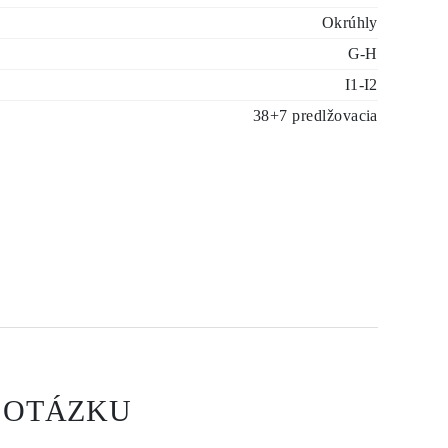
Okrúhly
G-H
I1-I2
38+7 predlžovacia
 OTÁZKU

--

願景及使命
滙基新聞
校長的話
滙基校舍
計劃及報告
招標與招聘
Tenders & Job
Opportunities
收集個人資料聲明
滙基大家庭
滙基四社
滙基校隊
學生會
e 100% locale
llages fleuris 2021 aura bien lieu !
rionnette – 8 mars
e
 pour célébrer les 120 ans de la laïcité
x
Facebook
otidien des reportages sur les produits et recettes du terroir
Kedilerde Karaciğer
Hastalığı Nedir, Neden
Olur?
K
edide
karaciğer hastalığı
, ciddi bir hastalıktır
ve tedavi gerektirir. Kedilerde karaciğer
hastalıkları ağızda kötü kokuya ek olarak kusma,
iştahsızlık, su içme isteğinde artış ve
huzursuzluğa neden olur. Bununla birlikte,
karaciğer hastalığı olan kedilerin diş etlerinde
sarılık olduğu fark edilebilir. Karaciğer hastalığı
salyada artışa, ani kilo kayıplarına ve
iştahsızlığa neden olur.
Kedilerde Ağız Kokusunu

About this exercise =>
Word for word, restate the lines of the listing above starting at the line with "pour célébrer les 120 ans de la laïcité" and ending at the line with "hastalıkları ağızda kötü", and nothing outside them.

Solution =>
 pour célébrer les 120 ans de la laïcité
x
Facebook
otidien des reportages sur les produits et recettes du terroir
Kedilerde Karaciğer
Hastalığı Nedir, Neden
Olur?
K
edide
karaciğer hastalığı
, ciddi bir hastalıktır
ve tedavi gerektirir. Kedilerde karaciğer
hastalıkları ağızda kötü kokuya ek olarak kusma,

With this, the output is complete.